TASK DETAILS: Without its pictures, the listing below is to be transcribed exactly.

*** Opening INFORMATION SUPPLIED ***

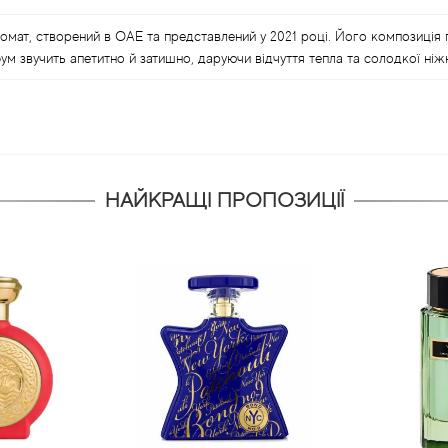
омат, створений в ОАЕ та представлений у 2021 році. Його композиція 
фум звучить апетитно й затишно, даруючи відчуття тепла та солодкої ніжн
НАЙКРАЩІ ПРОПОЗИЦІЇ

*** Closing INFORMATION SUPPLIED ***

RESULT OF THE EXERCISE:
омат, створений в ОАЕ та представлений у 2021 році. Його композиція 
фум звучить апетитно й затишно, даруючи відчуття тепла та солодкої ніжн
НАЙКРАЩІ ПРОПОЗИЦІЇ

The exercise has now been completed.